Shell Companies are those currently in development that have no or minimal revenue stream. Includes capital pool, blank check, shell, and holding companies. This group also includes special-purpose acquisition companies (SPAC), which until recently was mostly an obscure vehicle to enter the publicly traded markets. Since these companies have short lifespans, the list of top companies in the industry are always changing.
Currently, most shell companies are SPACs, or Special Purpose Acquisition Companies, which are created with the purpose of raising funds through an initial public offering (IPO) with the goal of acquiring an existing company. The process typically works as follows:
- A group of sponsors forms a SPAC and takes it public through an IPO. Investors buy shares in the SPAC, providing the funds that will be used to search for and acquire a target company.
- The SPAC uses the funds raised through the IPO to search for a target company to acquire. This process has a limited time before the money raised must be returned to investors.
- Once a target company is found, the SPAC will negotiate a merger or acquisition agreement with that company.
- The SPAC will then hold a shareholder vote to approve the merger or acquisition.
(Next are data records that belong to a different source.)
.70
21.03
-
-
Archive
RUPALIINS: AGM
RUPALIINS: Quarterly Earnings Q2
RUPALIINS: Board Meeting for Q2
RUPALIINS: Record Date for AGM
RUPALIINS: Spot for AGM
If the deal is approved, the SPAC will merge with the target company and the combined entity will become a publicly traded company.
- The SPAC’s sponsors and other insiders typically retain a significant ownership stake in the combined company, providing them with the potential for significant gains if the company is successful.
Overall, the SPAC process provides an alternative way for companies to go public, allowing them to bypass the traditional IPO process and gain access to public markets more quickly.